2.xD fait face à un défi extrêmement exigeant en matière de rendement multi-dies. Lorsque la puce logique, le HBM, le PIC, l'EIC et l'interposeur sont intégrés dans un même package, toute défaillance d'un seul composant entraîne la mise au rebut de l'ensemble du package coûteux.
L'augmentation du nombre de puces, l'élargissement de la surface de paquetage et l'augmentation de la complexité des liaisons amplifient considérablement la pression sur le taux de rendement et les risques coûts.
En parallèle, les concurrents ne restent pas inactifs. TSMC avance sur l'intégration de COUPE et du封装 CoWoS, en utilisant un écosystème externe mature pour accéder à HBM.
D'autre part, le géant du stockage SK Hynix accélère également le développement de ses capacités en emballage avancé : son usine d'emballage avancé à Indianapolis, aux États-Unis, avec un investissement de 3,87 milliards de dollars, entrera en production en 2028, et a déjà intégré la technologie CPO dans son programme de recherche et développement pour les systèmes mémoire.
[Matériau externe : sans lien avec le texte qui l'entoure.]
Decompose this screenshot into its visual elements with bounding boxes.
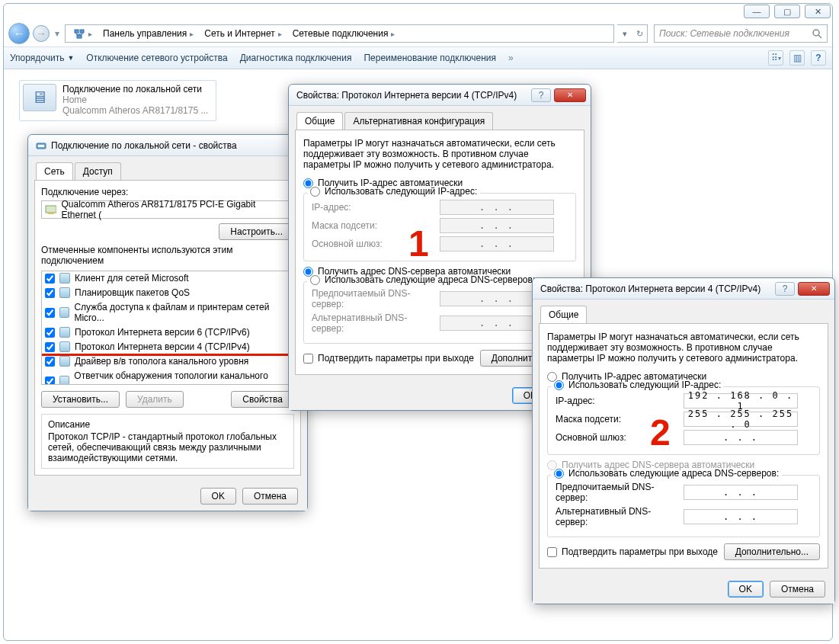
description-heading: Описание: [48, 419, 287, 430]
breadcrumb-item[interactable]: Сетевые подключения▸: [288, 27, 400, 40]
search-input[interactable]: Поиск: Сетевые подключения: [654, 24, 828, 43]
lan-properties-dialog: Подключение по локальной сети - свойства…: [27, 134, 308, 511]
search-placeholder: Поиск: Сетевые подключения: [659, 28, 807, 39]
ip-address-label: IP-адрес:: [556, 396, 677, 406]
component-item-ipv4[interactable]: Протокол Интернета версии 4 (TCP/IPv4): [42, 340, 293, 354]
connection-status: Home: [62, 95, 208, 105]
component-checkbox[interactable]: [45, 376, 55, 386]
disable-device-button[interactable]: Отключение сетевого устройства: [86, 53, 227, 63]
svg-rect-2: [77, 35, 82, 38]
preview-pane-button[interactable]: ▥: [789, 50, 805, 66]
intro-text: Параметры IP могут назначаться автоматич…: [303, 138, 576, 170]
component-item[interactable]: Драйвер в/в тополога канального уровня: [42, 354, 293, 369]
component-item[interactable]: Планировщик пакетов QoS: [42, 286, 293, 300]
manual-ip-group: Использовать следующий IP-адрес: IP-адре…: [303, 193, 576, 261]
radio-manual-ip[interactable]: Использовать следующий IP-адрес:: [551, 380, 724, 390]
dialog-title: Подключение по локальной сети - свойства: [51, 140, 237, 151]
install-button[interactable]: Установить...: [41, 391, 120, 408]
advanced-button[interactable]: Дополнительно...: [724, 543, 820, 560]
gateway-input[interactable]: . . .: [684, 430, 798, 445]
dialog-title-bar[interactable]: Подключение по локальной сети - свойства: [28, 135, 307, 156]
alternate-dns-input[interactable]: . . .: [684, 509, 798, 524]
subnet-mask-label: Маска подсети:: [312, 220, 434, 231]
component-checkbox[interactable]: [45, 288, 55, 298]
manual-ip-group: Использовать следующий IP-адрес: IP-адре…: [547, 386, 820, 455]
maximize-button[interactable]: ▢: [774, 5, 800, 18]
nav-history-dropdown[interactable]: ▾: [53, 27, 62, 40]
tab-general[interactable]: Общие: [540, 306, 587, 323]
protocol-icon: [59, 341, 70, 352]
refresh-button[interactable]: ↻: [632, 25, 648, 42]
view-button[interactable]: ⠿▾: [768, 50, 783, 66]
qos-icon: [59, 287, 70, 298]
toolbar: Упорядочить ▼ Отключение сетевого устрой…: [4, 46, 832, 69]
close-button[interactable]: ✕: [805, 5, 831, 18]
component-checkbox[interactable]: [45, 357, 55, 367]
rename-button[interactable]: Переименование подключения: [363, 53, 496, 63]
tab-network[interactable]: Сеть: [36, 162, 73, 180]
validate-checkbox[interactable]: Подтвердить параметры при выходе: [303, 353, 474, 364]
component-checkbox[interactable]: [45, 342, 55, 352]
subnet-mask-input[interactable]: 255 . 255 . 255 . 0: [684, 412, 798, 427]
service-icon: [59, 307, 69, 318]
help-button[interactable]: ?: [531, 88, 551, 102]
help-button[interactable]: ?: [775, 282, 795, 296]
radio-manual-dns[interactable]: Использовать следующие адреса DNS-сервер…: [307, 274, 538, 285]
dialog-title-bar[interactable]: Свойства: Протокол Интернета версии 4 (T…: [533, 278, 834, 300]
ok-button[interactable]: OK: [728, 581, 764, 598]
subnet-mask-input: . . .: [440, 218, 554, 233]
ip-address-input[interactable]: 192 . 168 . 0 . 1: [684, 393, 798, 409]
tab-general[interactable]: Общие: [296, 112, 343, 130]
component-item[interactable]: Служба доступа к файлам и принтерам сете…: [42, 300, 293, 325]
svg-rect-7: [46, 206, 56, 213]
adapter-icon: [45, 204, 56, 215]
component-checkbox[interactable]: [45, 274, 55, 284]
breadcrumb-item[interactable]: ▸: [69, 26, 97, 41]
path-dropdown-button[interactable]: ▾: [617, 25, 632, 42]
component-item[interactable]: Протокол Интернета версии 6 (TCP/IPv6): [42, 325, 293, 340]
cancel-button[interactable]: Отмена: [242, 488, 298, 505]
close-button[interactable]: ✕: [554, 88, 586, 102]
breadcrumb-item[interactable]: Панель управления▸: [98, 27, 198, 40]
gateway-label: Основной шлюз:: [312, 239, 434, 249]
preferred-dns-input[interactable]: . . .: [684, 485, 798, 500]
component-checkbox[interactable]: [45, 308, 55, 318]
svg-rect-1: [80, 30, 84, 33]
diagnose-button[interactable]: Диагностика подключения: [240, 53, 352, 63]
driver-icon: [59, 356, 70, 367]
dialog-title: Свойства: Протокол Интернета версии 4 (T…: [296, 90, 517, 101]
dialog-title-bar[interactable]: Свойства: Протокол Интернета версии 4 (T…: [289, 85, 591, 106]
component-item[interactable]: Ответчик обнаружения топологии канальног…: [42, 369, 293, 385]
network-connection-item[interactable]: 🖥 Подключение по локальной сети Home Qua…: [19, 80, 216, 121]
tab-content: Подключение через: Qualcomm Atheros AR81…: [34, 180, 301, 476]
nav-back-button[interactable]: ←: [8, 23, 30, 44]
ok-button[interactable]: OK: [200, 488, 236, 505]
ethernet-icon: [36, 140, 46, 151]
help-button[interactable]: ?: [811, 50, 826, 66]
configure-button[interactable]: Настроить...: [219, 223, 294, 240]
minimize-button[interactable]: —: [744, 5, 770, 18]
intro-text: Параметры IP могут назначаться автоматич…: [547, 332, 820, 364]
alternate-dns-label: Альтернативный DNS-сервер:: [556, 506, 677, 527]
radio-manual-dns[interactable]: Использовать следующие адреса DNS-сервер…: [551, 468, 782, 479]
close-button[interactable]: ✕: [798, 282, 830, 296]
tab-alt-config[interactable]: Альтернативная конфигурация: [344, 112, 493, 130]
tab-access[interactable]: Доступ: [75, 162, 121, 180]
component-checkbox[interactable]: [45, 328, 55, 338]
cancel-button[interactable]: Отмена: [770, 581, 825, 598]
organize-menu[interactable]: Упорядочить ▼: [10, 53, 74, 63]
dialog-title: Свойства: Протокол Интернета версии 4 (T…: [540, 284, 761, 294]
adapter-field: Qualcomm Atheros AR8171/8175 PCI-E Gigab…: [41, 200, 294, 219]
breadcrumb-path[interactable]: ▸ Панель управления▸ Сеть и Интернет▸ Се…: [65, 24, 614, 43]
nav-forward-button[interactable]: →: [33, 25, 50, 42]
components-list[interactable]: Клиент для сетей Microsoft Планировщик п…: [41, 271, 294, 385]
component-item[interactable]: Клиент для сетей Microsoft: [42, 271, 293, 286]
properties-button[interactable]: Свойства: [231, 391, 294, 408]
svg-rect-6: [38, 145, 44, 147]
gateway-input: . . .: [440, 236, 554, 252]
svg-line-4: [818, 35, 821, 38]
radio-manual-ip[interactable]: Использовать следующий IP-адрес:: [307, 186, 480, 197]
validate-checkbox[interactable]: Подтвердить параметры при выходе: [547, 546, 718, 557]
breadcrumb-item[interactable]: Сеть и Интернет▸: [200, 27, 286, 40]
manual-dns-group: Использовать следующие адреса DNS-сервер…: [547, 475, 820, 537]
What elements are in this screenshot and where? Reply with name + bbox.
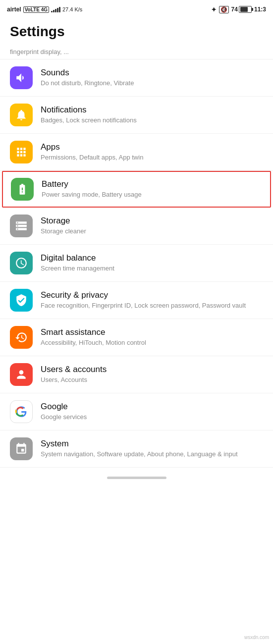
settings-item-smart-assistance[interactable]: Smart assistance Accessibility, HiTouch,… <box>0 319 273 356</box>
storage-icon <box>15 219 28 232</box>
sounds-text: Sounds Do not disturb, Ringtone, Vibrate <box>41 68 263 88</box>
settings-item-system[interactable]: System System navigation, Software updat… <box>0 430 273 468</box>
settings-item-apps[interactable]: Apps Permissions, Default apps, App twin <box>0 134 273 171</box>
settings-item-google[interactable]: Google Google services <box>0 393 273 430</box>
partial-item: fingerprint display, ... <box>0 44 273 59</box>
notifications-icon-wrapper <box>10 104 33 126</box>
signal-icon <box>51 6 60 12</box>
apps-title: Apps <box>41 142 263 152</box>
apps-icon-wrapper <box>10 141 33 163</box>
system-icon-wrapper <box>10 437 33 460</box>
settings-item-battery[interactable]: Battery Power saving mode, Battery usage <box>2 171 271 208</box>
apps-text: Apps Permissions, Default apps, App twin <box>41 142 263 162</box>
system-subtitle: System navigation, Software update, Abou… <box>41 450 263 459</box>
page-title: Settings <box>0 18 273 44</box>
network-type: VoLTE 4G <box>23 6 49 13</box>
google-icon-wrapper <box>10 400 33 423</box>
bottom-handle <box>0 468 273 485</box>
status-bar: airtel VoLTE 4G 27.4 K/s ✦ 🔇 74 11:3 <box>0 0 273 18</box>
settings-item-sounds[interactable]: Sounds Do not disturb, Ringtone, Vibrate <box>0 59 273 97</box>
sounds-subtitle: Do not disturb, Ringtone, Vibrate <box>41 79 263 88</box>
network-speed: 27.4 K/s <box>62 6 82 12</box>
apps-subtitle: Permissions, Default apps, App twin <box>41 153 263 162</box>
system-icon <box>15 442 28 455</box>
battery-container: 74 <box>231 6 252 13</box>
storage-icon-wrapper <box>10 215 33 237</box>
google-title: Google <box>41 402 263 412</box>
notifications-icon <box>15 108 28 121</box>
smart-assistance-subtitle: Accessibility, HiTouch, Motion control <box>41 338 263 347</box>
carrier-info: airtel VoLTE 4G 27.4 K/s <box>7 6 82 13</box>
system-text: System System navigation, Software updat… <box>41 439 263 459</box>
digital-balance-subtitle: Screen time management <box>41 264 263 273</box>
settings-list: Sounds Do not disturb, Ringtone, Vibrate… <box>0 59 273 468</box>
digital-balance-icon <box>15 257 28 269</box>
settings-item-digital-balance[interactable]: Digital balance Screen time management <box>0 245 273 282</box>
smart-assistance-icon-wrapper <box>10 326 33 349</box>
users-icon-wrapper <box>10 363 33 386</box>
digital-balance-title: Digital balance <box>41 253 263 263</box>
users-icon <box>15 368 28 381</box>
battery-text: Battery Power saving mode, Battery usage <box>42 179 262 199</box>
storage-title: Storage <box>41 216 263 226</box>
apps-icon <box>15 146 28 159</box>
battery-settings-icon <box>16 183 29 196</box>
smart-assistance-icon <box>15 331 28 344</box>
security-privacy-text: Security & privacy Face recognition, Fin… <box>41 290 263 310</box>
storage-text: Storage Storage cleaner <box>41 216 263 236</box>
battery-tip <box>252 8 253 11</box>
users-accounts-text: Users & accounts Users, Accounts <box>41 365 263 384</box>
notifications-title: Notifications <box>41 105 263 115</box>
watermark: wsxdn.com <box>244 635 269 640</box>
vibrate-icon: 🔇 <box>219 6 229 13</box>
smart-assistance-title: Smart assistance <box>41 327 263 337</box>
sounds-title: Sounds <box>41 68 263 78</box>
battery-title: Battery <box>42 179 262 189</box>
time: 11:3 <box>254 6 266 13</box>
battery-subtitle: Power saving mode, Battery usage <box>42 190 262 199</box>
storage-subtitle: Storage cleaner <box>41 227 263 236</box>
google-subtitle: Google services <box>41 413 263 422</box>
security-privacy-title: Security & privacy <box>41 290 263 300</box>
battery-fill <box>240 7 248 12</box>
settings-item-users-accounts[interactable]: Users & accounts Users, Accounts <box>0 356 273 393</box>
sounds-icon <box>15 71 28 84</box>
settings-item-security-privacy[interactable]: Security & privacy Face recognition, Fin… <box>0 282 273 319</box>
settings-item-notifications[interactable]: Notifications Badges, Lock screen notifi… <box>0 97 273 134</box>
carrier-name: airtel <box>7 6 21 13</box>
system-title: System <box>41 439 263 449</box>
digital-balance-icon-wrapper <box>10 252 33 274</box>
notifications-text: Notifications Badges, Lock screen notifi… <box>41 105 263 125</box>
battery-icon-wrapper <box>11 178 34 201</box>
battery-icon <box>239 6 252 13</box>
settings-item-storage[interactable]: Storage Storage cleaner <box>0 208 273 245</box>
nav-handle-bar <box>107 477 166 479</box>
sounds-icon-wrapper <box>10 66 33 89</box>
security-privacy-subtitle: Face recognition, Fingerprint ID, Lock s… <box>41 301 263 310</box>
google-text: Google Google services <box>41 402 263 422</box>
security-icon <box>15 294 28 307</box>
notifications-subtitle: Badges, Lock screen notifications <box>41 116 263 125</box>
bluetooth-icon: ✦ <box>211 6 217 13</box>
status-right: ✦ 🔇 74 11:3 <box>211 6 266 13</box>
security-icon-wrapper <box>10 289 33 312</box>
google-icon <box>15 405 28 418</box>
smart-assistance-text: Smart assistance Accessibility, HiTouch,… <box>41 327 263 347</box>
digital-balance-text: Digital balance Screen time management <box>41 253 263 273</box>
users-accounts-subtitle: Users, Accounts <box>41 376 263 384</box>
users-accounts-title: Users & accounts <box>41 365 263 375</box>
battery-percent: 74 <box>231 6 238 13</box>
La synergie transversale entre l'optique, la mémoire et le conditionnement devient un point d'effort commun pour l'ensemble de la chaîne de valeur.
Les ordres sont la seule mesure du succès ou de l'échec.
TSMC a remporté la première manche du CPO pour commutateurs, avec un avantage fondé sur des échantillons clients réels, la livraison de produits et le calendrier de mise en production.
Samsung mise quant à elle sur la prochaine bataille : tenter de surpasser la concurrence dans le domaine du packaging pour le calcul AI en exploitant son intégration verticale dans les domaines du HBM, de la logique et de la photonique sur silicium.
Mais le marché ne devrait pas assimiler la « feuille de route technique » à un « avantage concurrentiel ».
Au cours des 12 prochains mois, le seul signal le plus important à suivre dans l'industrie est : un client identifié commandera-t-il une conception exigeant que le HBM, la puce logique et l'I/O optique soient regroupés dans un même package et confiés à Samsung pour la fabrication ?
Si cette commande est concrétisée, le «三位一体» de Samsung passera d'un actif papier à un véritable outil commercial.
Si la mise en œuvre est retardée, le chemin flexible construit par TSMC grâce à ses procédés de pointe et à l'écosystème HBM externe restera le choix le plus sûr pour les géants de l'IA.